Individual cubicles with individual sinks, straight off a hall or classroom - different ball game.

Manderleyagain · 29/09/2018 13:49

Op it's probably worth always referring to them as mixed sex Loos rather than gender neutral if the school is using that term at all. The new language isn't an accurate description.

On encouraging boys attainment. It's true that in our society there are boy things like super hero and girl things like fairies. It's not right but that's how it is and toy, book, clothes manufacturers know that and use it which encourages children to think of it this way and enforce it on each other. As long as the school don't present the superheros etc as boy subjects to the children then there's no reason to see it as negative. At the moment education isn't working as well for boys as it is for girls in terms of attainment all the way up to uni. At our primary where I volunteer they introduced more comic style books to encourage boys to read, but girls were expected to read them too, and boys had to read the books which would be considered traditionally girls interest. It will come down to how they sell it to the kids.

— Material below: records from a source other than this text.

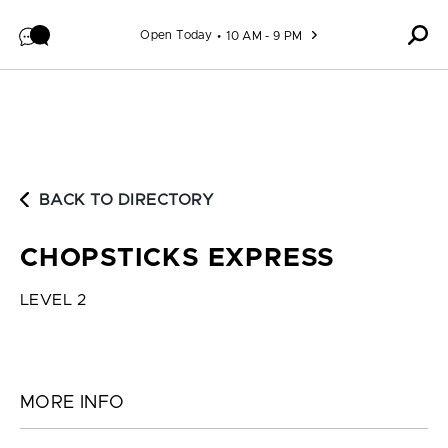
Skip to content
Open Today
10 AM - 9 PM
BACK TO DIRECTORY
CHOPSTICKS EXPRESS
LEVEL 2
MORE INFO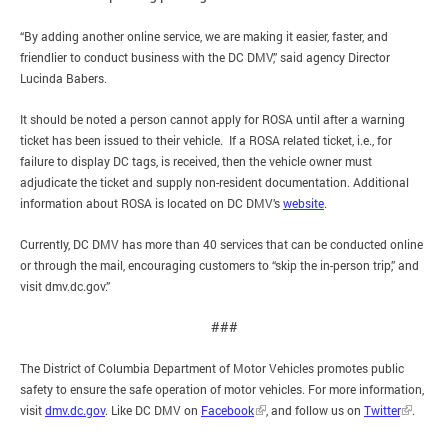
“By adding another online service, we are making it easier, faster, and
friendlier to conduct business with the DC DMV,” said agency Director
Lucinda Babers.
It should be noted a person cannot apply for ROSA until after a warning
ticket has been issued to their vehicle. If a ROSA related ticket, i.e., for
failure to display DC tags, is received, then the vehicle owner must
adjudicate the ticket and supply non-resident documentation. Additional
information about ROSA is located on DC DMV’s
website
.
Currently, DC DMV has more than 40 services that can be conducted online
or through the mail, encouraging customers to “skip the in-person trip,” and
visit dmv.dc.gov.”
###
The District of Columbia Department of Motor Vehicles promotes public
safety to ensure the safe operation of motor vehicles. For more information,
visit
dmv.dc.gov
. Like DC DMV on
Facebook
, and follow us on
Twitter
.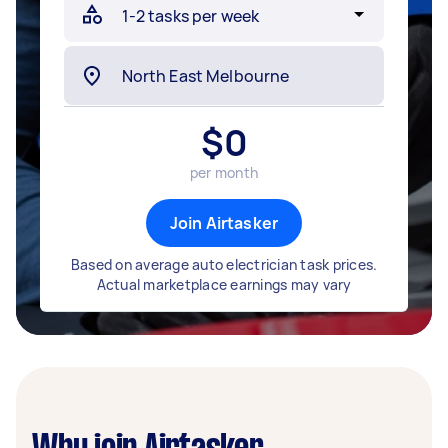
$
0
per month
Join Airtasker
Based on average auto electrician task prices.
Actual marketplace earnings may vary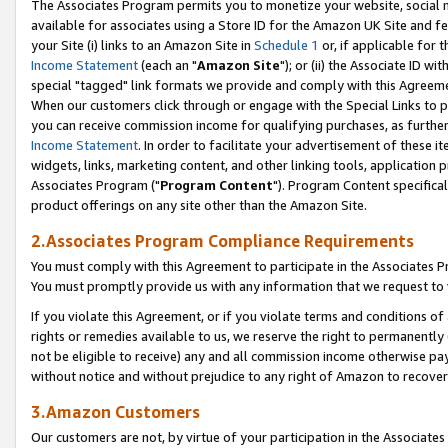
The Associates Program permits you to monetize your website, social me
available for associates using a Store ID for the Amazon UK Site and f
your Site (i) links to an Amazon Site in
Schedule 1
or, if applicable for t
Income Statement
(each an "
Amazon Site
"); or (ii) the Associate ID w
special "tagged" link formats we provide and comply with this Agreeme
When our customers click through or engage with the Special Links to p
you can receive commission income for qualifying purchases, as further d
Income Statement
. In order to facilitate your advertisement of these i
widgets, links, marketing content, and other linking tools, application 
Associates Program ("
Program Content
"). Program Content specifical
product offerings on any site other than the Amazon Site.
2.Associates Program Compliance Requirements
You must comply with this Agreement to participate in the Associates
You must promptly provide us with any information that we request to 
If you violate this Agreement, or if you violate terms and conditions 
rights or remedies available to us, we reserve the right to permanently
not be eligible to receive) any and all commission income otherwise pay
without notice and without prejudice to any right of Amazon to recove
3.Amazon Customers
Our customers are not, by virtue of your participation in the Associates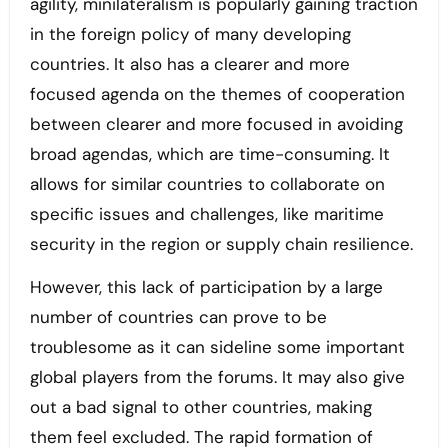
agility, minilateralism is popularly gaining traction
in the foreign policy of many developing
countries. It also has a clearer and more
focused agenda on the themes of cooperation
between clearer and more focused in avoiding
broad agendas, which are time-consuming. It
allows for similar countries to collaborate on
specific issues and challenges, like maritime
security in the region or supply chain resilience.
However, this lack of participation by a large
number of countries can prove to be
troublesome as it can sideline some important
global players from the forums. It may also give
out a bad signal to other countries, making
them feel excluded. The rapid formation of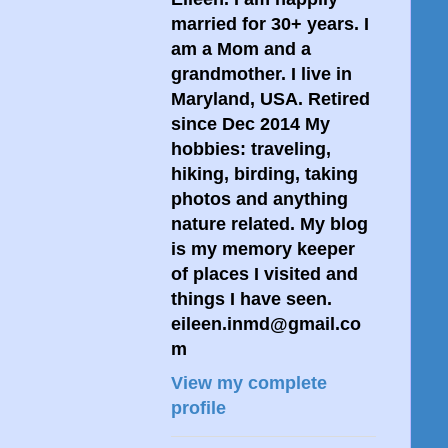
married for 30+ years. I
am a Mom and a
grandmother. I live in
Maryland, USA. Retired
since Dec 2014 My
hobbies: traveling,
hiking, birding, taking
photos and anything
nature related. My blog
is my memory keeper
of places I visited and
things I have seen.
eileen.inmd@gmail.co
m
View my complete
profile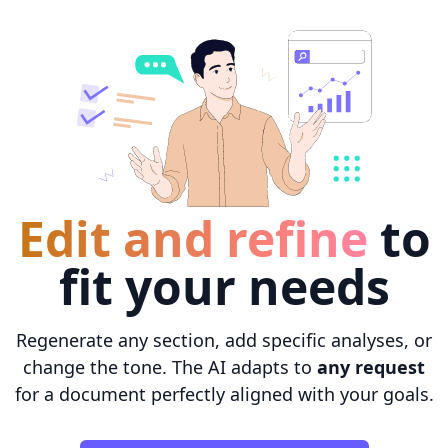
Edit and refine
to
fit your needs
Regenerate any section, add specific analyses, or
change the tone. The AI adapts to
any request
for a document perfectly aligned with your goals.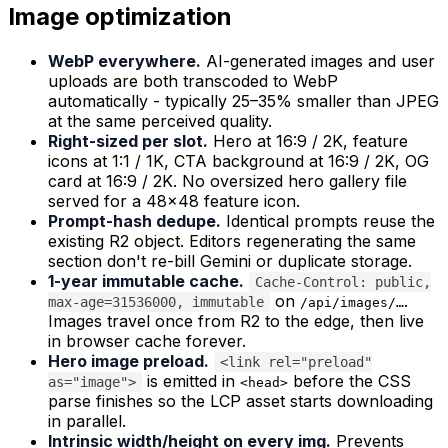
Image optimization
WebP everywhere.
AI-generated images and user
uploads are both transcoded to WebP
automatically - typically 25–35% smaller than JPEG
at the same perceived quality.
Right-sized per slot.
Hero at 16:9 / 2K, feature
icons at 1:1 / 1K, CTA background at 16:9 / 2K, OG
card at 16:9 / 2K. No oversized hero gallery file
served for a 48×48 feature icon.
Prompt-hash dedupe.
Identical prompts reuse the
existing R2 object. Editors regenerating the same
section don't re-bill Gemini or duplicate storage.
1-year immutable cache.
Cache-Control: public,
on
.
max-age=31536000, immutable
/api/images/…
Images travel once from R2 to the edge, then live
in browser cache forever.
Hero image preload.
<link rel="preload"
is emitted in
before the CSS
as="image">
<head>
parse finishes so the LCP asset starts downloading
in parallel.
Intrinsic width/height on every img.
Prevents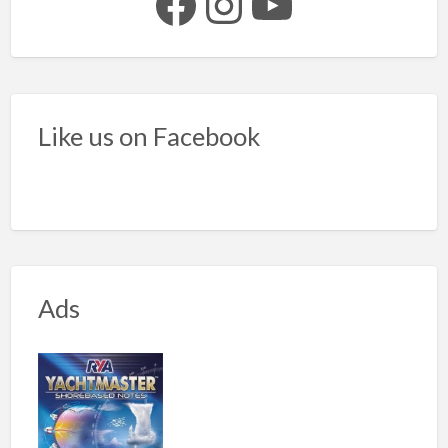
Facebook
Instagram
YouTube
Like us on Facebook
Ads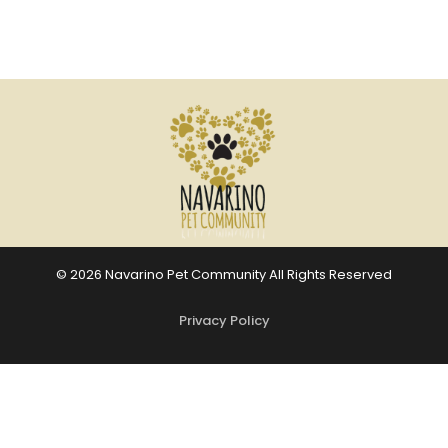
© 2026 Navarino Pet Community All Rights Reserved
Privacy Policy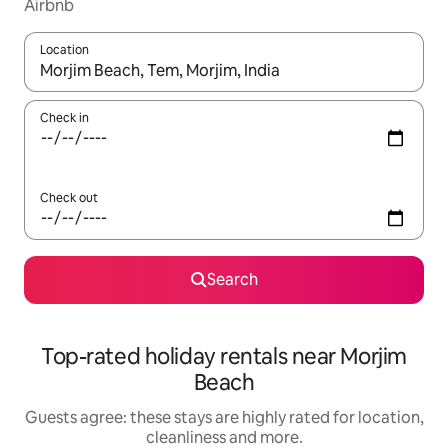
Airbnb
Location
When results are available, navigate with the up and down arro
Check in
Check out
Search
Top-rated holiday rentals near Morjim
Beach
Guests agree: these stays are highly rated for location,
cleanliness and more.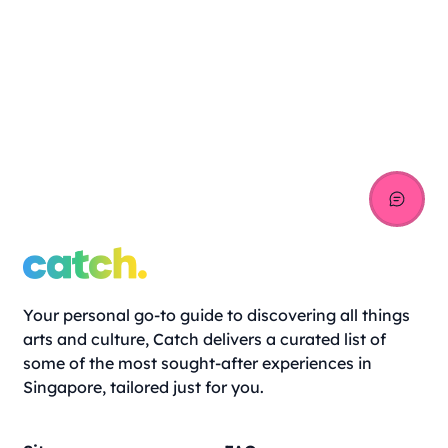
Your personal go-to guide to discovering all things
arts and culture, Catch delivers a curated list of
some of the most sought-after experiences in
Singapore, tailored just for you.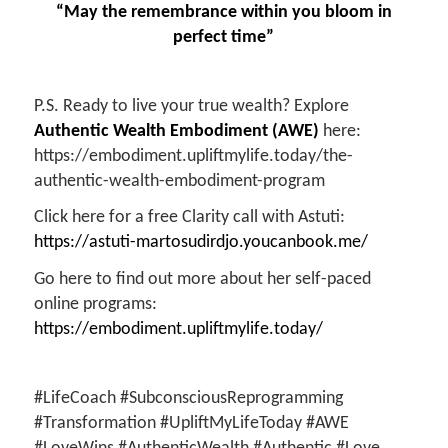
“May the remembrance within you bloom in
perfect time”
P.S. Ready to live your true wealth? Explore
Authentic Wealth Embodiment (AWE)
here:
https://embodiment.upliftmylife.today/the-
authentic-wealth-embodiment-program
Click here for a free Clarity call with Astuti:
https://astuti-martosudirdjo.youcanbook.me/
Go here to find out more about her self-paced
online programs:
https://embodiment.upliftmylife.today/
#LifeCoach #SubconsciousReprogramming
#Transformation #UpliftMyLifeToday #AWE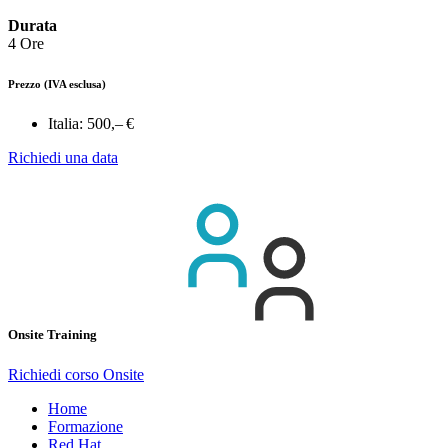
Durata
4 Ore
Prezzo
(IVA esclusa)
Italia:
500,– €
Richiedi una data
Onsite Training
Richiedi corso Onsite
Home
Formazione
Red Hat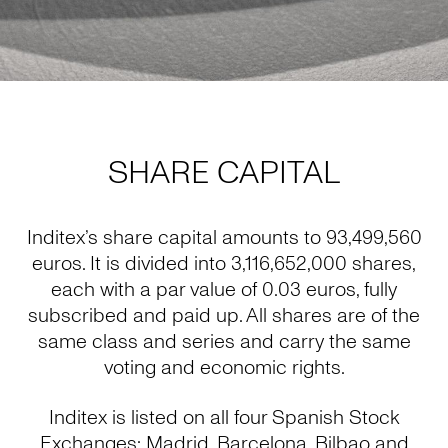
SHARE CAPITAL
Inditex’s share capital amounts to 93,499,560
euros. It is divided into 3,116,652,000 shares,
each with a par value of 0.03 euros, fully
subscribed and paid up. All shares are of the
same class and series and carry the same
voting and economic rights.
Inditex is listed on all four Spanish Stock
Exchanges: Madrid, Barcelona, Bilbao and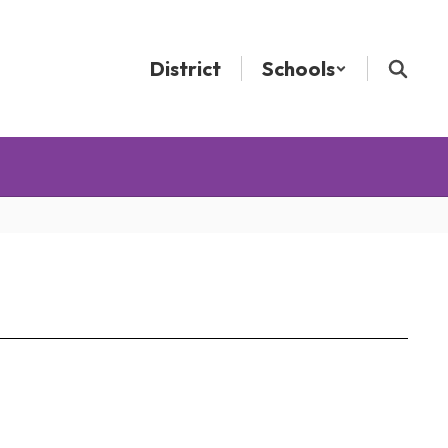
District
Schools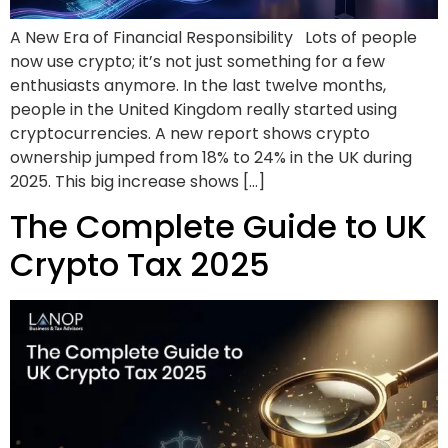
A New Era of Financial Responsibility Lots of people
now use crypto; it’s not just something for a few
enthusiasts anymore. In the last twelve months,
people in the United Kingdom really started using
cryptocurrencies. A new report shows crypto
ownership jumped from 18% to 24% in the UK during
2025. This big increase shows […]
The Complete Guide to UK
Crypto Tax 2025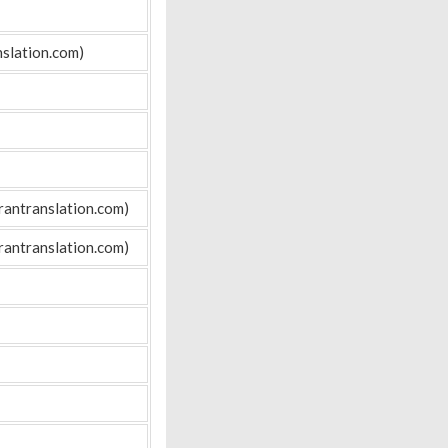
slation.com)
rantranslation.com)
rantranslation.com)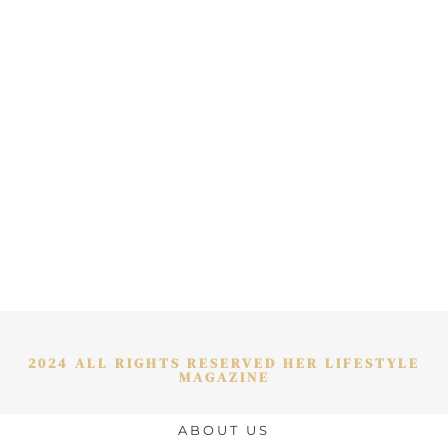
2024 ALL RIGHTS RESERVED HER LIFESTYLE
MAGAZINE
ABOUT US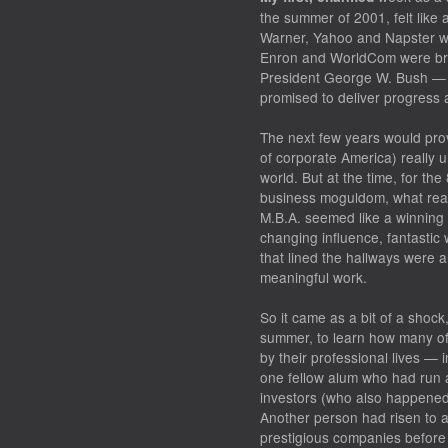
the summer of 2001, felt like 
Warner, Yahoo and Napster we
Enron and WorldCom were brin
President George W. Bush — 
promised to deliver progress a
The next few years would pro
of corporate America) really
world. But at the time, for the
business moguldom, what real
M.B.A. seemed like a winning l
changing influence, fantastic w
that lined the hallways were a
meaningful work.
So it came as a bit of a shoc
summer, to learn how many of
by their professional lives — 
one fellow alum who had run 
investors (who also happened 
Another person had risen to a 
prestigious companies before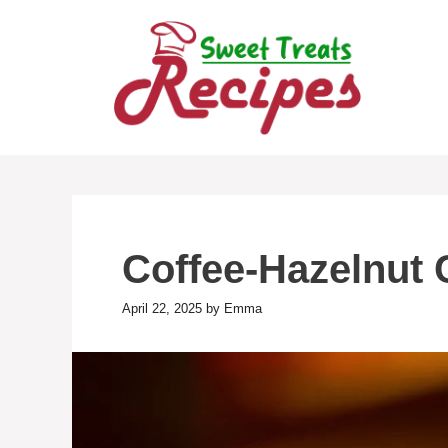
Skip
to
content
Coffee-Hazelnut 
April 22, 2025
by
Emma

grasspigeons · 29/09/2018 13:56

I think some greater understand of the difference between boys achievement and girls achievement is needed here (can we not only discuss toilets again)

So what is the picture?

how is achievement overall compared to national and local averages
how are girls compared to national and local averages
how are boys compared to national and local averages
is the gap between boys and girls bigger than normal for instance
Is it a particular subject that's an issue

they you need to look at some schools that have a smaller gap or no gap and look at how they are achieving it

I know the school I clerk for was asked about doing some 'girls maths' and 'boys english' to try and change results and the head was quite robust in her response against this idea and has improved the gap without this kind of superhero stuff.